Aëratie, vochtgehalte en waterdoorlatendheid

Voor een goede doorluchting van de bodem moet het volume aan poriën met een diameter groter dan 30 micrometer minstens 10% van de grond bedragen.

Het volume macroporiën, groter dan 200 micrometer, kan onder invloed van organische stof worden vergroot. Wortels hebben deze poriën nodig om te kunnen doordringen in de bodem. De doorluchting van de bodem speelt op de meeste dijken geen sturende rol in de vegetatie.  Maar op permanent vochtige locaties (kwel en ophoping regen) en op kades, met name in veenweidegebieden met hoge grondwaterspiegels, kan de doorluchting wel het vegetatiebeeld gaan bepalen. Veel planten van regelmatig vochtige standplaatsen hebben namelijk de mogelijkheid hun wortels intern van zuurstof te voorzien [Locher&Bakker, 1991].

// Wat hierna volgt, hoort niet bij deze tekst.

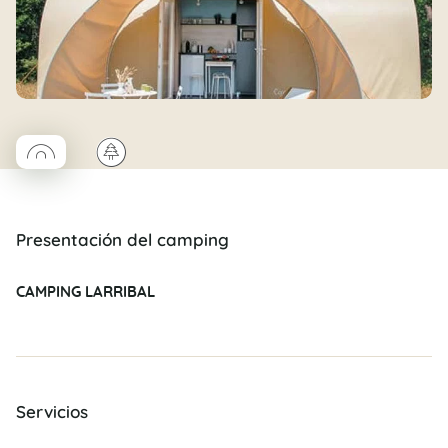
◯
🌲
Coco rond
Presentación del camping
CAMPING LARRIBAL
Servicios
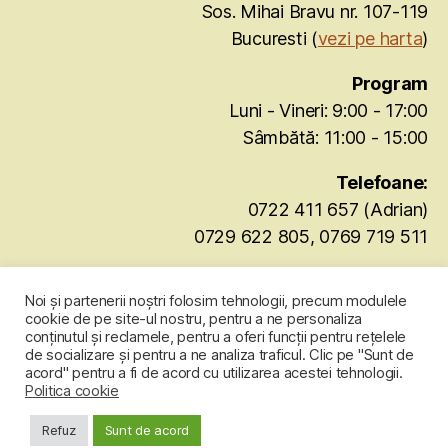
Sos. Mihai Bravu nr. 107-119
Bucuresti (
vezi pe harta
)
Program
Luni - Vineri: 9:00 - 17:00
Sâmbătă: 11:00 - 15:00
Telefoane:
0722 411 657 (Adrian)
0729 622 805, 0769 719 511
office@agritocan.ro
Noi și partenerii noștri folosim tehnologii, precum modulele
cookie de pe site-ul nostru, pentru a ne personaliza
conținutul și reclamele, pentru a oferi funcții pentru rețelele
de socializare și pentru a ne analiza traficul. Clic pe "Sunt de
acord" pentru a fi de acord cu utilizarea acestei tehnologii.
Politica cookie
© 2026
UMIDOMETRU CEREALE
Sus
↑
Refuz
Sunt de acord
Politică de confidențialitate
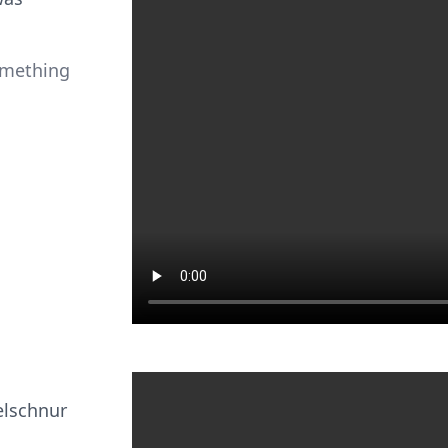
omething
elschnur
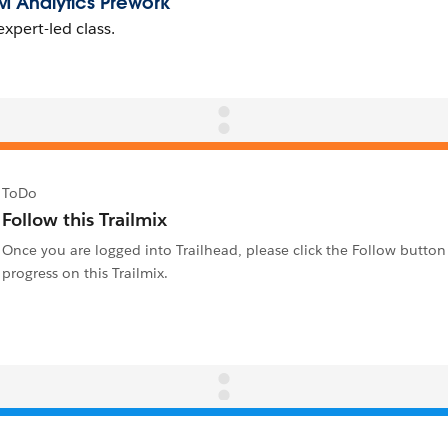
ToDo
Follow this Trailmix
Once you are logged into Trailhead, please click the Follow button 
progress on this Trailmix.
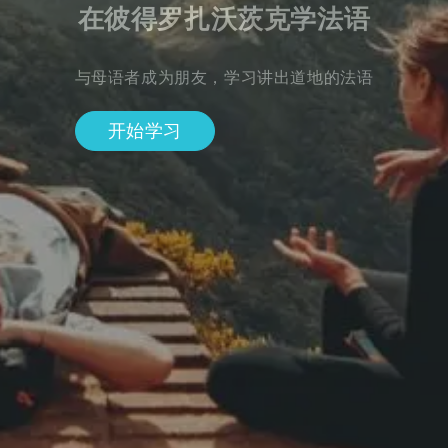
在彼得罗扎沃茨克学法语
与母语者成为朋友，学习讲出道地的法语
开始学习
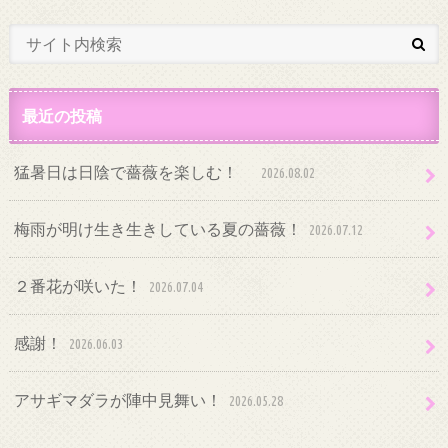
最近の投稿
猛暑日は日陰で薔薇を楽しむ！
2026.08.02
梅雨が明け生き生きしている夏の薔薇！
2026.07.12
２番花が咲いた！
2026.07.04
感謝！
2026.06.03
アサギマダラが陣中見舞い！
2026.05.28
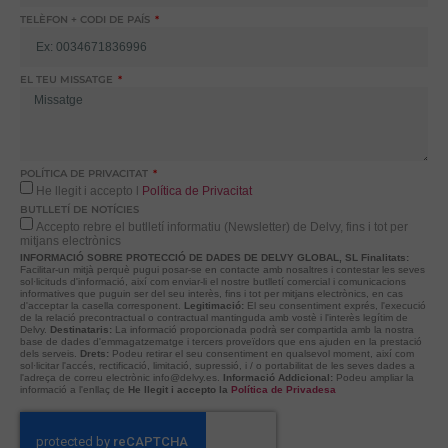
TELÈFON + CODI DE PAÍS
EL TEU MISSATGE
POLÍTICA DE PRIVACITAT
He llegit i accepto l
Política de Privacitat
BUTLLETÍ DE NOTÍCIES
Accepto rebre el butlletí informatiu (Newsletter) de Delvy, fins i tot per
mitjans electrònics
INFORMACIÓ SOBRE PROTECCIÓ DE DADES DE DELVY GLOBAL, SL
Finalitats:
Facilitar-un mitjà perquè pugui posar-se en contacte amb nosaltres i contestar les seves
sol·licituds d'informació, així com enviar-li el nostre butlletí comercial i comunicacions
informatives que puguin ser del seu interès, fins i tot per mitjans electrònics, en cas
d'acceptar la casella corresponent.
Legitimació:
El seu consentiment exprés, l'execució
de la relació precontractual o contractual mantinguda amb vostè i l'interès legítim de
Delvy.
Destinataris:
La informació proporcionada podrà ser compartida amb la nostra
base de dades d'emmagatzematge i tercers proveïdors que ens ajuden en la prestació
dels serveis.
Drets:
Podeu retirar el seu consentiment en qualsevol moment, així com
sol·licitar l'accés, rectificació, limitació, supressió, i / o portabilitat de les seves dades a
l'adreça de correu electrònic info@delvy.es.
Informació Addicional:
Podeu ampliar la
informació a l'enllaç de
He llegit i accepto la
Política de Privadesa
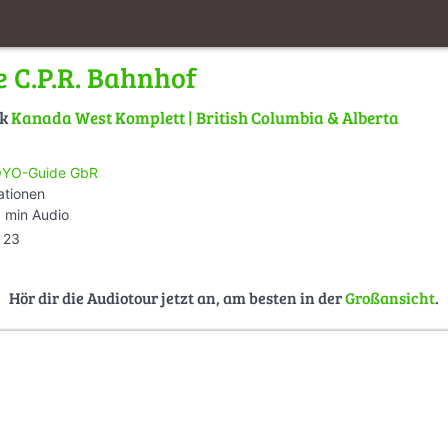
e C.P.R. Bahnhof
lk
Kanada West Komplett | British Columbia & Alberta
YO-Guide GbR
ationen
 min Audio
23
Hör dir die Audiotour jetzt an, am besten in der
Großansicht
.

Het draineren van de grond kan dan een vereiste maatregel zijn om de stabiliteit te verhogen en standplaatsomstandigheden te verbeteren. Afwatering speelt ook een rol voor een goede zode. Leg het grondlichaam daarom zodanig onder profiel dat ook na zetting en klink de afwatering van de dijk af richting teensloot in stand blijft.

Aëratie, vochtgehalte, waterdoorlatendheid bij aanleg:

De bodem moet goed gedraineerd zijn en onder afschot liggen, geen kans op langdurig vochtige plekken.